Un’ammirazione totale per il regista di “La paura mangia l’anima” (capolavoro) e “Il matrimonio di Maria Braun” Ozon l’aveva già mostrata traducendo in film nel 2000 un’altra pièce di Fassbinder, “Gocce d’acqua su pietre roventi”, opera prima, a vent’anni, del regista tedesco. E poi, per andare un po’ sul prosaico, “Peter von Kant” era un lavoro perfetto in tempi di covid, set domestici e via.

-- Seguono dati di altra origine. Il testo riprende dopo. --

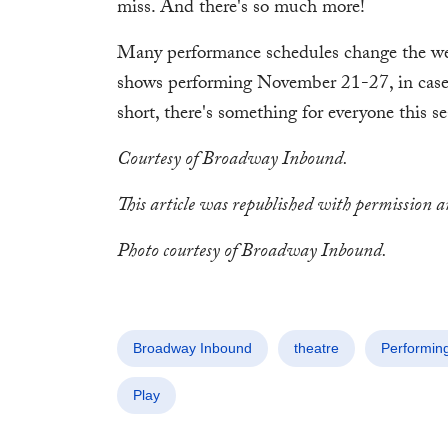
miss. And there's so much more!
Many performance schedules change the we
shows performing November 21-27, in case 
short, there's something for everyone this 
Courtesy of Broadway Inbound.
This article was republished with permission 
Photo courtesy of Broadway Inbound.
Broadway Inbound
theatre
Performing
Play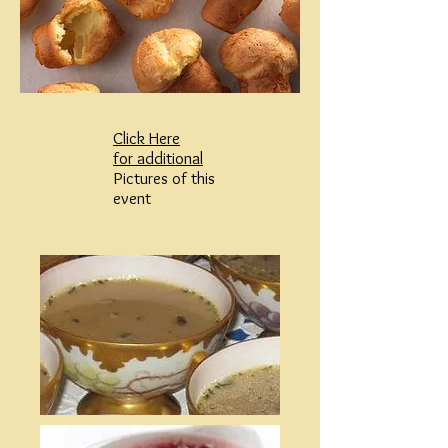
Click Here
for additional
Pictures of this
event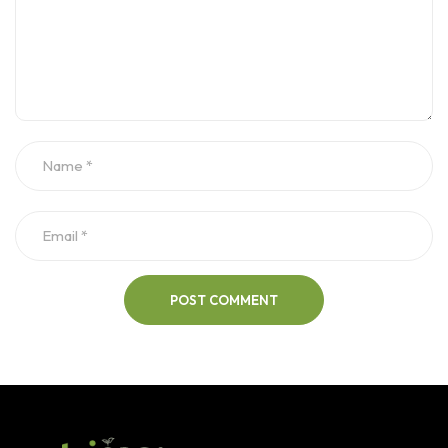
POST COMMENT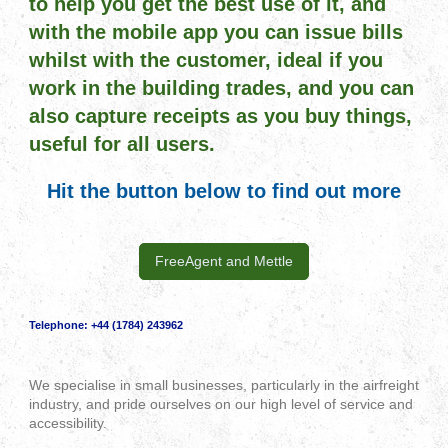
to help you get the best use of it, and
with the mobile app you can issue bills
whilst with the customer, ideal if you
work in the building trades, and you can
also capture receipts as you buy things,
useful for all users.
Hit the button below to find out more
FreeAgent and Mettle
Telephone:
+44 (1784) 243962
We specialise in small businesses, particularly in the airfreight
industry, and pride ourselves on our high level of service and
accessibility.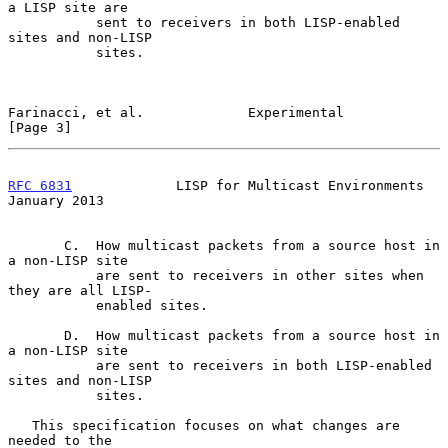
a LISP site are

           sent to receivers in both LISP-enabled 
sites and non-LISP

           sites.

Farinacci, et al.             Experimental                      
[Page 3]
RFC 6831
             LISP for Multicast Environments        
January 2013
       C.  How multicast packets from a source host in 
a non-LISP site

           are sent to receivers in other sites when 
they are all LISP-

           enabled sites.

       D.  How multicast packets from a source host in 
a non-LISP site

           are sent to receivers in both LISP-enabled 
sites and non-LISP

           sites.

   This specification focuses on what changes are 
needed to the
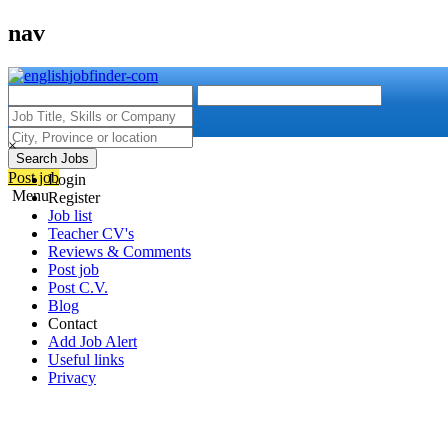
nav
×
Search Jobs
Post job
Login
Menu
Register
Job list
Teacher CV's
Reviews & Comments
Post job
Post C.V.
Blog
Contact
Add Job Alert
Useful links
Privacy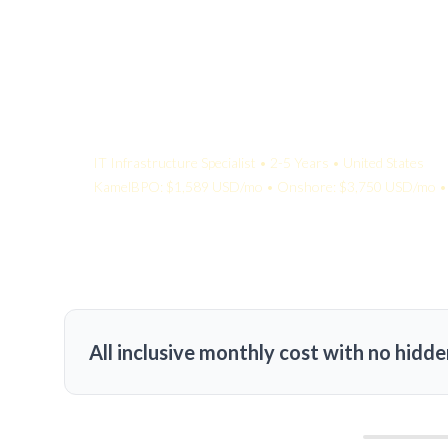
Your Quote:
IT Infrastructure Specialist • 2-5 Years • United States
KamelBPO: $1,589 USD/mo • Onshore: $3,750 USD/mo • 
All inclusive monthly cost with no hidde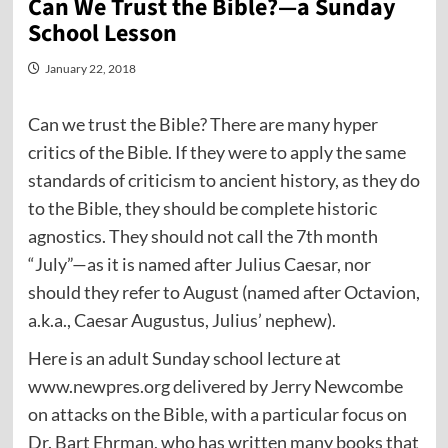
Can We Trust the Bible?—a Sunday
School Lesson
January 22, 2018
Can we trust the Bible? There are many hyper
critics of the Bible. If they were to apply the same
standards of criticism to ancient history, as they do
to the Bible, they should be complete historic
agnostics. They should not call the 7th month
“July”—as it is named after Julius Caesar, nor
should they refer to August (named after Octavion,
a.k.a., Caesar Augustus, Julius’ nephew).
Here is an adult Sunday school lecture at
www.newpres.org delivered by Jerry Newcombe
on attacks on the Bible, with a particular focus on
Dr. Bart Ehrman, who has written many books that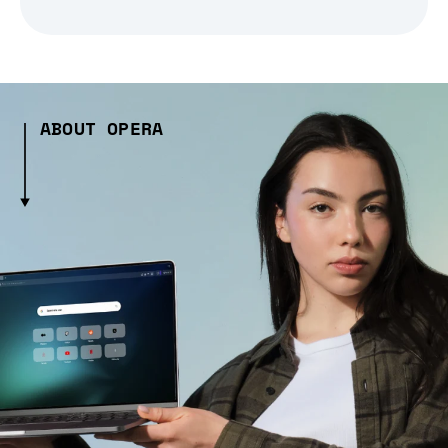
ABOUT OPERA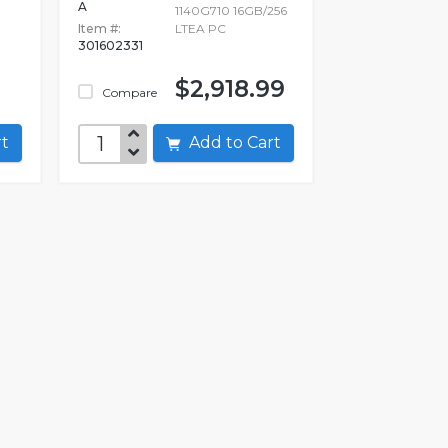
A
1140G710 16GB/256
Item #:
LTEA PC
301602331
$2,918.99
Compare
art
Add to Cart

Assodata per l’ennesima volta la versatilità di Ozon - è uscito quasi in contemporanea il suo “Mon crime”, lussureggiante commedia giallo-rosa ambientata nella Parigi degli anni Trenta - e applaudito per la scelta poco mainstream il distributore italiano Academy Two, diamo i giusti meriti al cast. Ménochet senza mezza falla è un Falstaff collerico fragile come il cristallo, il giovane, sensazionale Stefan Crepon anima un Karl baffuto col fisico da acciuga che si affida alla mimica, cammina quasi scivolando, sgrana gli occhioni: una presenza che dilaga ritraendosi, talvolta buffa, da teatro dell’assurdo, ma che bravura. Isabelle Adjani è una Sidonie melliflua e smagata, i 67 anni limati dalle luci e da lifting sopraffini. Montaggio nelle mani sicure di Laure Gardette, palate di sentimento nelle musiche di Clément Ducol, la canzone tema del film “Ogni uomo uccide ciò che ama” è affidata alla voce di Isabelle Adjani. La locandina copia, con i nuovi interpreti, quella warholiana scandalosetta per “Querelle de Brest” (1982), ultimo lavoro cinematografico di Fassbinder. Nell’insieme un pacco dono per cinefili e non solo.